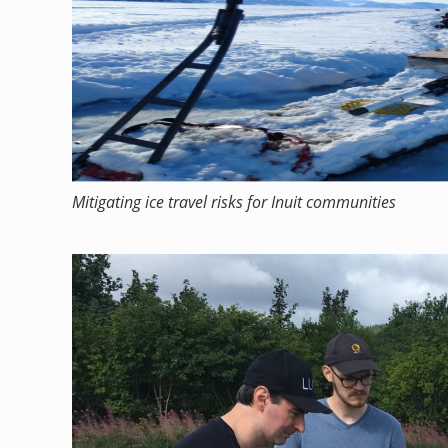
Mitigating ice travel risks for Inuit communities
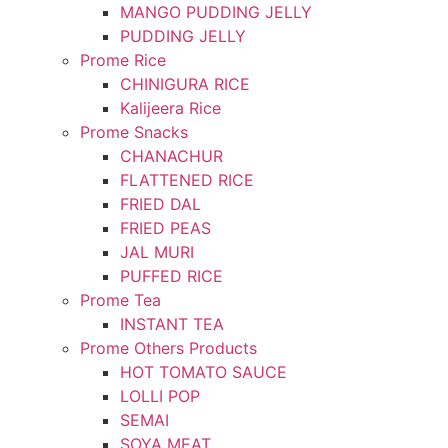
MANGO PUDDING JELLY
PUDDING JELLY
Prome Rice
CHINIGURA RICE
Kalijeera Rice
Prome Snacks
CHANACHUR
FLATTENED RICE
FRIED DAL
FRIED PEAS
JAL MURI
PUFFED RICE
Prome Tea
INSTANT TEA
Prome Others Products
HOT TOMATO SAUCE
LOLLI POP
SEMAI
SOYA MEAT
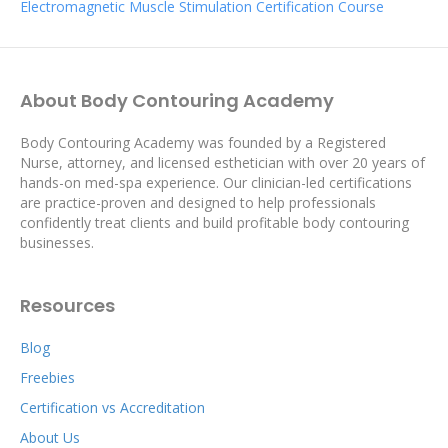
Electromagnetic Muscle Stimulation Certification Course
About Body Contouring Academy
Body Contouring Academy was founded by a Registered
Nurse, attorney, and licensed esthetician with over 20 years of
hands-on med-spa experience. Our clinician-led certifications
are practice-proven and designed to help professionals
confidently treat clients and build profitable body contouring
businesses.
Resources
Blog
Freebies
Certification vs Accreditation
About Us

========================================

Images are not part of the copy. Everything else in the records must be reproduced exactly.

▶ **Output of the exercise**:
Mitigating ice travel risks for Inuit communities
MANGO PUDDING JELLY
PUDDING JELLY
Prome Rice
CHINIGURA RICE
Kalijeera Rice
Prome Snacks
CHANACHUR
FLATTENED RICE
FRIED DAL
FRIED PEAS
JAL MURI
PUFFED RICE
Prome Tea
INSTANT TEA
Prome Others Products
HOT TOMATO SAUCE
LOLLI POP
SEMAI
SOYA MEAT
Electromagnetic Muscle Stimulation Certification Course
About Body Contouring Academy
Body Contouring Academy was founded by a Registered
Nurse, attorney, and licensed esthetician with over 20 years of
hands-on med-spa experience. Our clinician-led certifications
are practice-proven and designed to help professionals
confidently treat clients and build profitable body contouring
businesses.
Resources
Blog
Freebies
Certification vs Accreditation
About Us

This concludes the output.